Segment Start: Records to use

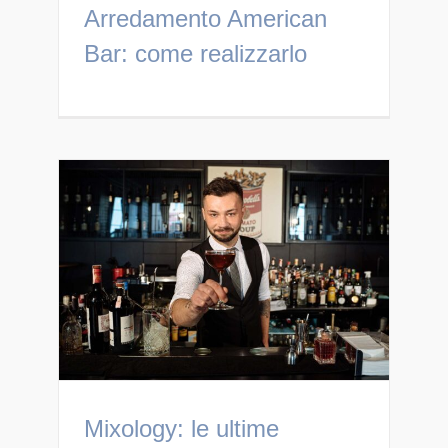
Arredamento American
Bar: come realizzarlo
Mixology: le ultime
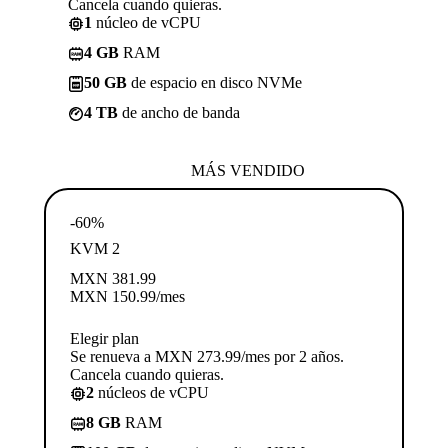
Cancela cuando quieras.
1
núcleo de vCPU
4 GB
RAM
50 GB
de espacio en disco NVMe
4 TB
de ancho de banda
MÁS VENDIDO
-60%
KVM 2
MXN
381.99
MXN
150.99
/mes
Elegir plan
Se renueva a MXN 273.99/mes por 2 años.
Cancela cuando quieras.
2
núcleos de vCPU
8 GB
RAM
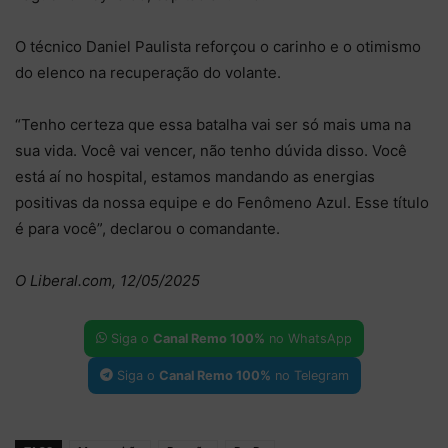
O técnico Daniel Paulista reforçou o carinho e o otimismo
do elenco na recuperação do volante.
“Tenho certeza que essa batalha vai ser só mais uma na
sua vida. Você vai vencer, não tenho dúvida disso. Você
está aí no hospital, estamos mandando as energias
positivas da nossa equipe e do Fenômeno Azul. Esse título
é para você”, declarou o comandante.
O Liberal.com, 12/05/2025
Siga o
Canal Remo 100%
no WhatsApp
Siga o
Canal Remo 100%
no Telegram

Segment End: Records to use

The whole listing is to be written out exactly; the pictures stay out of the copy.

Reply:
Arredamento American
Bar: come realizzarlo
Mixology: le ultime
Cancela cuando quieras.
1
núcleo de vCPU
4 GB
RAM
50 GB
de espacio en disco NVMe
4 TB
de ancho de banda
MÁS VENDIDO
-60%
KVM 2
MXN
381.99
MXN
150.99
/mes
Elegir plan
Se renueva a MXN 273.99/mes por 2 años.
Cancela cuando quieras.
2
núcleos de vCPU
8 GB
RAM
O técnico Daniel Paulista reforçou o carinho e o otimismo
do elenco na recuperação do volante.
“Tenho certeza que essa batalha vai ser só mais uma na
sua vida. Você vai vencer, não tenho dúvida disso. Você
está aí no hospital, estamos mandando as energias
positivas da nossa equipe e do Fenômeno Azul. Esse título
é para você”, declarou o comandante.
O Liberal.com, 12/05/2025
Siga o
Canal Remo 100%
no WhatsApp
Siga o
Canal Remo 100%
no Telegram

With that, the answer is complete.